Belom ngerasain ya negara 32 tahun dijajah saman TNI, kita mau jadi pegawai aja harus di screening sama TNI. Mana ada kebebasan pers. Kalo urusan hutang piutang den intel bais sampe turun ikut campur, di mana debitor disiksa…
Udah tembak aja tu para pembuat onar, polisi jgn takut sama HAM, itulah knapa org gk percaya sama polisi, percayanya sama TNI, karna poilisinya takut2
tantangan untuk pak SBY, brantas preman teroris yg nyata dirasakan mencemaskan, bukan teroris yg terkesan pesanan asing penuh rekayasa. Atau karena brantas preman teroris ini tak ada kucuran dolar dari australia? Mengenaskan nasib bangsa kita. Serahkan saja semua urusan keamanan ini kpd TNI, kalau Polisi tak becus.

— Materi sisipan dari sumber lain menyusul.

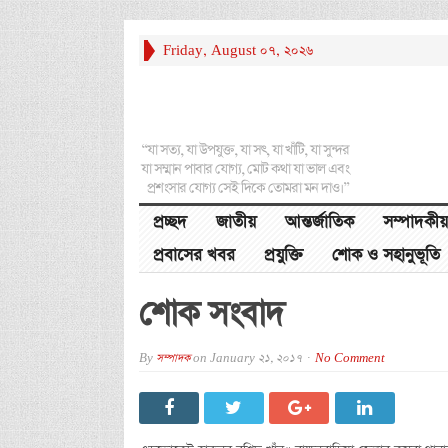
Friday, August 07, 2026
“যা সত্য, যা উপযুক্ত, যা সৎ, যা খাঁটি, যা সুন্দর
যা সম্মান পাবার যোগ্য, মোট কথা যা ভাল এবং
প্রশংসার যোগ্য সেই দিকে তোমরা মন দাও।”
প্রচ্ছদ
জাতীয়
আন্তর্জাতিক
সম্পাদকীয়
প্রবাসের খবর
প্রযুক্তি
শোক ও সহানুভূতি
শোক সংবাদ
By
সম্পাদক
on
January 21, 2017
No Comment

Sepertinya ini cuma pengalih perhatian dari kes yang lebih besar.
Ampera itu nama jalan,tetapi ampera yang di maksut adalah ampera yang di jakarta selatan .. Tepatnya di pengadilan negri disitu td terjadi bentrokan 2 kubu yang berbeda terkait kasus bowl club elite
Ampera mana sich itu?
Libatkan TNI aja biar aman…!!!!!!! Klo cm polisi percuma…
Sungguh tak bermoral…
mau jadi apa negara kalau begini jadinya…….inilah potret negara kita di zaman milenium.